AutorAntonio Armando Ulian do Lago Albuquerque
CargoDoutorado em Ciência Política pelo IESP/UERJ. Professor Efetivo da Universidade do Estado de Mato Grosso (UNEMAT) e da Universidade Federal de Mato Grosso (UFMT). Mestrado em Teoria e Filosofia do Direito pela Universidade Federal de Santa Catarina. Possui graduação em Direito pela Universidade do Estado de Mato Grosso
Páginas91-125
Rev. direitos fundam. democ., v. 24, n. 1, p. 91-125, jan./abr. 2019.
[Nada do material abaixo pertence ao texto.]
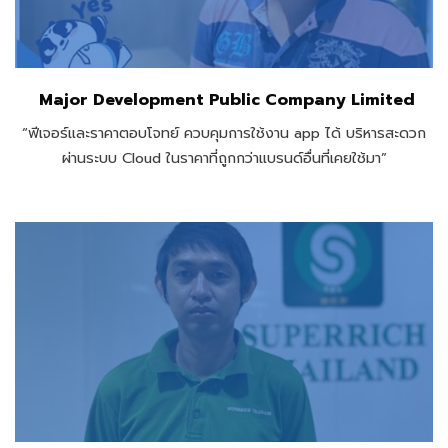
Major Development Public Company Limited
“ฟีเจอร์และราคาตอบโจทย์ ควบคุมการใช้งาน app ได้ บริหารสะดวก
ผ่านระบบ Cloud ในราคาที่ถูกกว่าแบรนด์อื่นที่เคยใช้มา”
DOI: 10.25192/issn.1982-0496.rdfd.v24i11427
ISSN 1982-0496
Licenciado sob uma Licença Creative Commons
PRINCÍPIO CONSTITUCIONAL DA ECODIGNIDADE PLURALISTA: BREVE
INTRODUÇÃO AOS CARACTERES DO PROCESSO DE ETNODEMOCRATIZAÇÃO
CONSTITUTIONAL PRINCIPLE OF THE PLURALISM ECODIGNITIY: BRIEF
INTRODUCTION TO THE ELEMENTS OF THE ETNODEMOCRATIZATION
PROCESS
Antonio Armando Ulian do Lago Albuquerque
Doutorado em Ciência Política pelo IESP/UERJ. Professor Efetivo da Universidade do
Estado de Mato Grosso (UNEMAT) e da Universidade Federal de Mato Grosso
(UFMT). Mestrado em Teoria e Filosofia do Direito pela Universidade Federal de Santa
Catarina. Possui graduação em Direito pela Universidade do Estado de Mato Grosso.
Resumo
O artigo estabelece uma abordagem bibliográfica de orientação
dedutiva dialogando, implicitamente, com as teorias democráticas
latino-americanas por constituírem um campo teórico discursivo que
leva a sério a diversidade cultural e a participação política índia. A
delimitação da teoria de fundo priorizou os conceitos de hegemonia
de Laclau e Mouffe (1987), multiculturalismo crítico de Mclaren
(1997), perspectivismo ameríndio de Viveiros de Castro (1996, 2018)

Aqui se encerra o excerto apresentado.